[[ DATASET RECORDS, beginning ]]

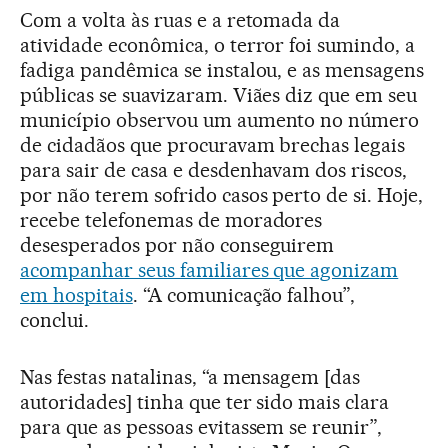
Com a volta às ruas e a retomada da
atividade econômica, o terror foi sumindo, a
fadiga pandêmica se instalou, e as mensagens
públicas se suavizaram. Viães diz que em seu
município observou um aumento no número
de cidadãos que procuravam brechas legais
para sair de casa e desdenhavam dos riscos,
por não terem sofrido casos perto de si. Hoje,
recebe telefonemas de moradores
desesperados por não conseguirem
acompanhar seus familiares que agonizam
em hospitais
. “A comunicação falhou”,
conclui.
Nas festas natalinas, “a mensagem [das
autoridades] tinha que ter sido mais clara
para que as pessoas evitassem se reunir”,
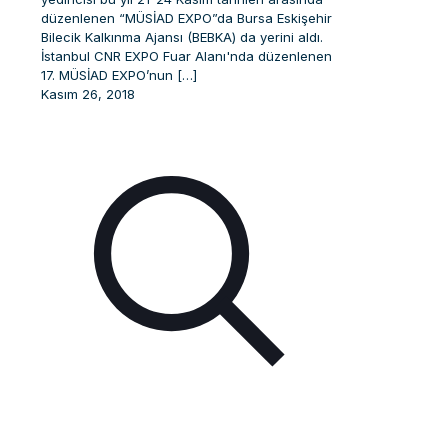
düzenlenen “MÜSİAD EXPO”da Bursa Eskişehir
Bilecik Kalkınma Ajansı (BEBKA) da yerini aldı.
İstanbul CNR EXPO Fuar Alanı'nda düzenlenen
17. MÜSİAD EXPO’nun
[…]
Kasım 26, 2018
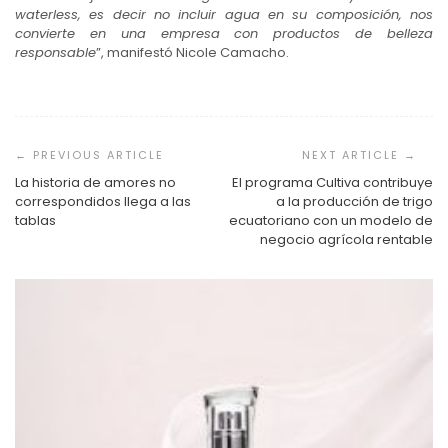
waterless, es decir no incluir agua en su composición, nos
convierte en una empresa con productos de belleza
responsable
”, manifestó Nicole Camacho.
Navegación
de
entradas
La historia de amores no
El programa Cultiva contribuye
correspondidos llega a las
a la producción de trigo
tablas
ecuatoriano con un modelo de
negocio agrícola rentable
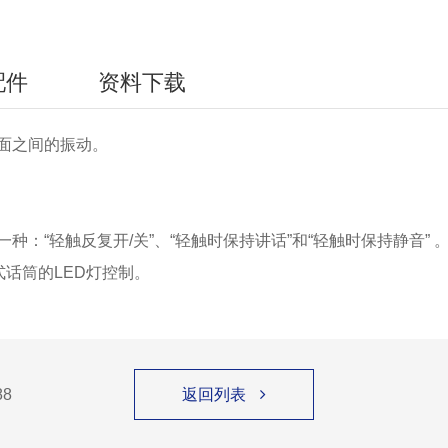
配件
资料下载
面之间的振动。
：“轻触反复开/关”、“轻触时保持讲话”和“轻触时保持静音” 
颈式话筒的LED灯控制。
8
返回列表


[[ DATASET RECORDS, end ]]

- **TO DO**: From the entries above, tally the lines that contain the string "para". Report the total and nothing more.

- **WRITTEN RESPONSE**: 2